Toronto 2015 Review: COLLECTIVE INVENTION Asks The Right Questions, But Has None Of The Answers
Wrapping a raft of social issues plaguing modern Korean society into a simple allegory, Collective Invention, a quirky new comedy-drama with dashes of the same humor found in Bong Joon-ho's work, is a succinct but relatively straightforward affair. The setting is ripe for social commentary, but none of the observations rise above the superficial and ultimately the film is let down by a storyline that feels underdeveloped and ends on a wishy-washy note of false hope.
Lee Kwang-soo, one of the players in last year's excellent drama-thriller Confession, plays a young man with a strange condition. After signing up for clinical pharmaceutical trials, things go wrong, and he begins to turn into a fish. Mind you, it's less a slow transformation than the image of a tall actor wearing an oversized fish-head mask, from under which we almost never see Lee. He becomes a media sensation for his condition but when public interest wanes and people start to turn against him, only a young reporter and a former one-night lover are still trying to help, though their intentions are also not entirely benevolent.
Following a stint as an assistant director on indie sports comedy The King of Jogku and writing duties on Safe, the Palme d'or for Short Film winner at Cannes in 2013, Kwon Oh-kwang steps up for his first feature directorial outing. He acquits himself well at the helm, delivering a film that is confidently paced, easy to follow and well designed, but what might have done with more prep work is his script, which starts with all the right questions but never threatens to go anywhere particularly interesting.

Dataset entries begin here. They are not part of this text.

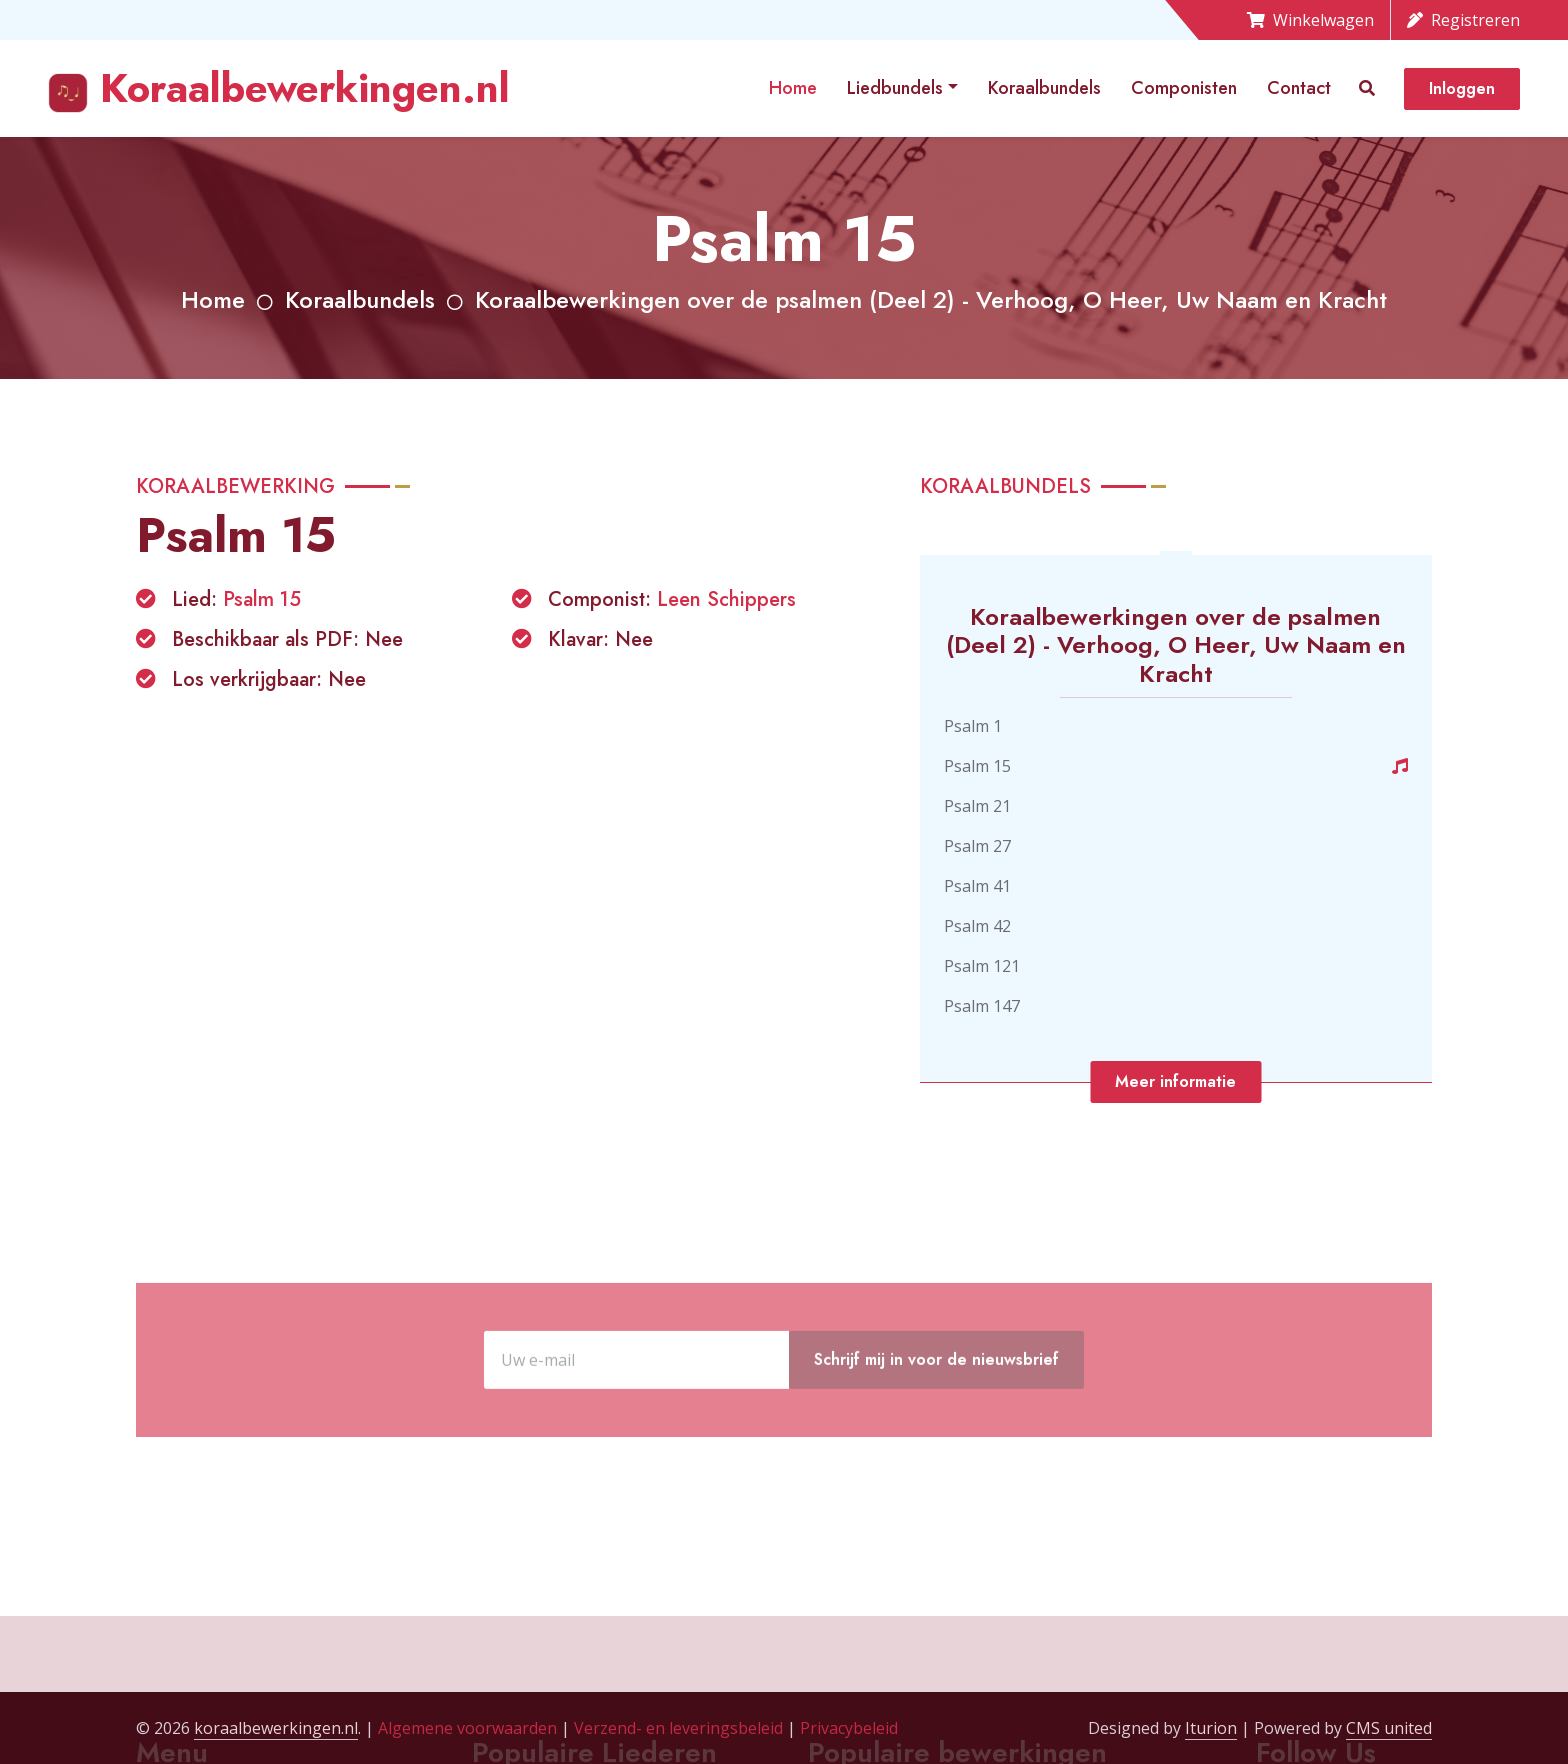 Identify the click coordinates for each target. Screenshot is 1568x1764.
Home (793, 88)
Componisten (1184, 88)
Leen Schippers (726, 599)
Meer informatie (1175, 1081)
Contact (1299, 88)
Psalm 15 (262, 599)
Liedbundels (895, 88)
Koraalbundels (1044, 88)
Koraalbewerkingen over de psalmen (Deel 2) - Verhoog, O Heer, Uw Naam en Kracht (931, 299)
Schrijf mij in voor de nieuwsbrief (936, 1429)
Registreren (1463, 20)
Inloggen (1462, 88) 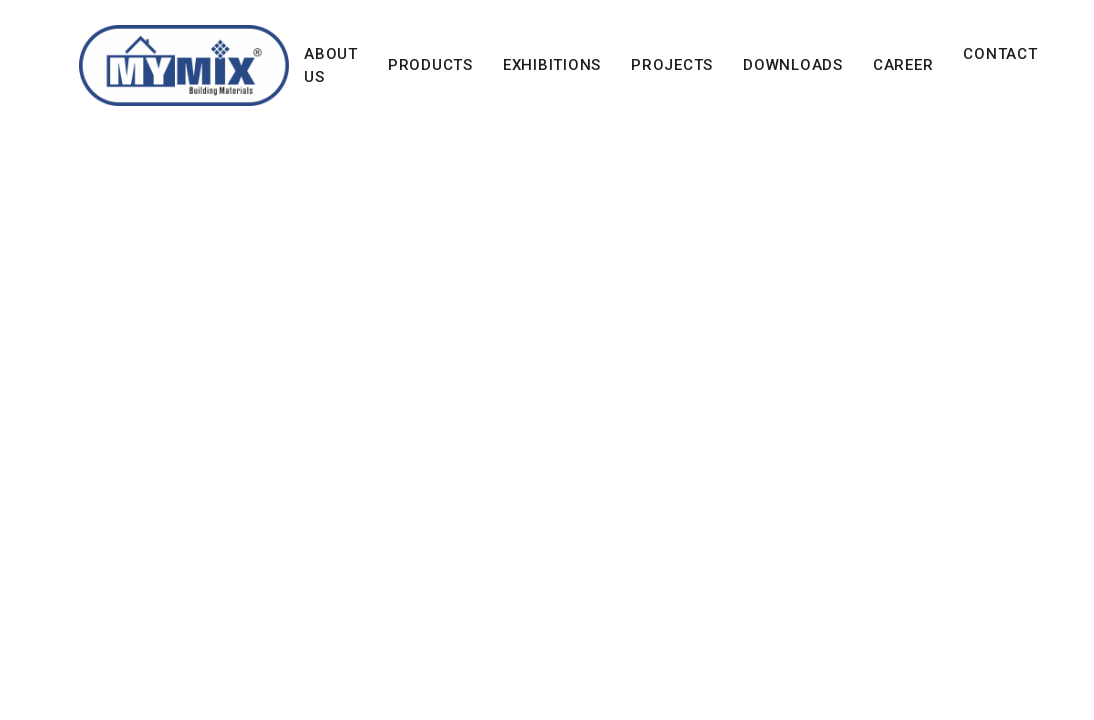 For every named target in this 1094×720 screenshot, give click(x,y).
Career (903, 65)
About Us (331, 65)
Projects (672, 65)
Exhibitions (552, 65)
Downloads (793, 65)
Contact (1000, 54)
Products (430, 65) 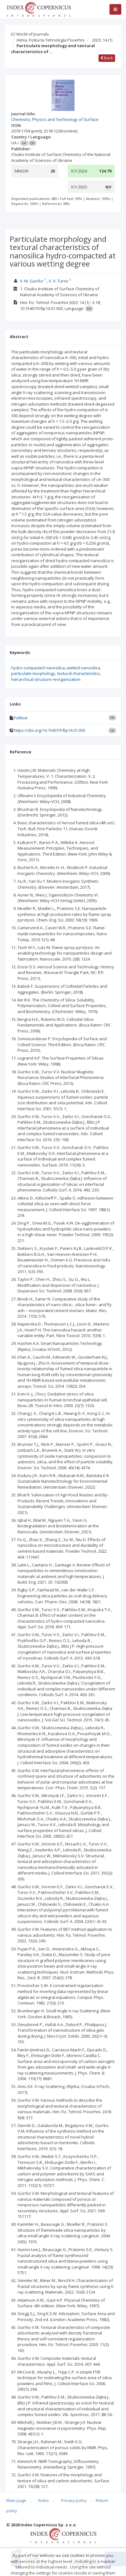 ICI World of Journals (30, 34)
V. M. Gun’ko (31, 281)
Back (106, 58)
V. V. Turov (58, 281)
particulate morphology (33, 673)
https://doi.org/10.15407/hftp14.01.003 (49, 730)
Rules (43, 2500)
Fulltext (20, 718)
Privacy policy (74, 2500)
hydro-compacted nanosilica (38, 668)
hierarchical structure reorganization (45, 679)
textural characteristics (78, 673)
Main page (16, 2500)
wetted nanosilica (83, 668)
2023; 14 (102, 40)
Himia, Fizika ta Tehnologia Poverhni (51, 40) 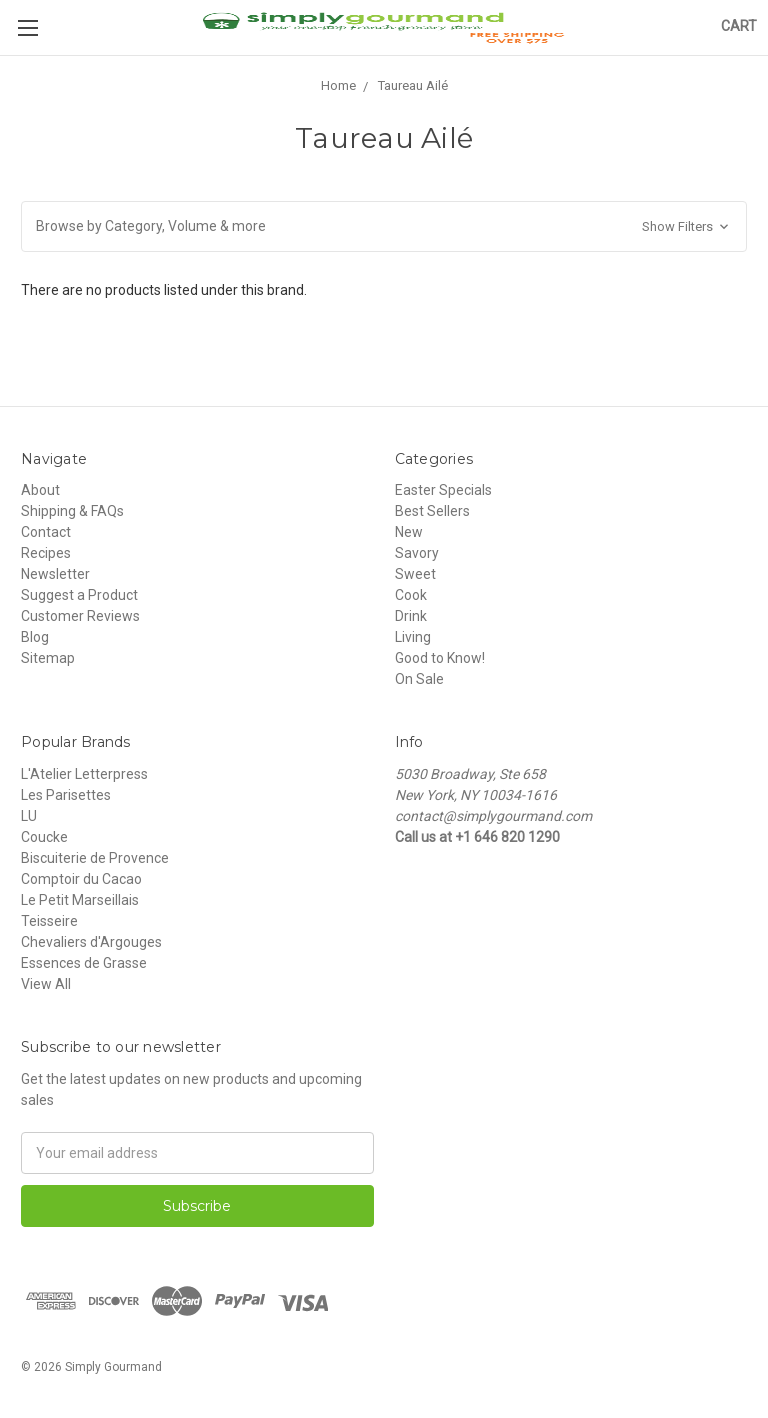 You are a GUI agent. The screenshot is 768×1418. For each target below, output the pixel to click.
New (409, 532)
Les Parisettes (66, 795)
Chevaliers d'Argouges (91, 942)
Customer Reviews (80, 616)
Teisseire (49, 921)
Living (413, 637)
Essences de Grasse (84, 963)
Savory (417, 553)
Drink (411, 616)
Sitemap (48, 658)
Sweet (415, 574)
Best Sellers (432, 511)
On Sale (419, 679)
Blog (35, 637)
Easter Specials (443, 490)
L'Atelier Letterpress (84, 774)
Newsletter (55, 574)
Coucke (44, 837)
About (40, 490)
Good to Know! (440, 658)
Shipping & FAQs (72, 511)
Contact (46, 532)
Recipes (46, 553)
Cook (411, 595)
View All (46, 984)
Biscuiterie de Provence (95, 858)
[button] (384, 226)
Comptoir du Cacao (81, 879)
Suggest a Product (79, 595)
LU (29, 816)
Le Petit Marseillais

The main problem with Collective Invention is that it feels like something we've seen too many times before. Akin to a small-scale version of Bong Joon-ho's The Host (2006), without any of that film's technical pizazz or knockout performances, Kwon's film is well-meaning but more than a little derivative. In many ways a youth film, Collective Invention foregrounds the reticence of its characters, a reflection of a society where young people are generally encouraged to toe the line, but when this shyness percolates up the filmmaking as well, the resulting tale feels thinly constructed, a taste of something better than may be lying in wait, but unsatisfying as a starter.
A Werewolf Boy (2012) star Park Bo-young once again plays a girl trying to help a mutated young boy, only this time she is afforded more definition as a girl with plenty of her own problems and a gigantic chip on her shoulder. For his part, Lee doesn't get to do much more than mope around under his costume (which is at least partly computer generated), leaving much of the heavy lifting to the older veterans in the cast, particularly Jang Gwang as the man's surly father and Lee Byoung-joon as the conflicted scientist whose research led to this situation in the first place.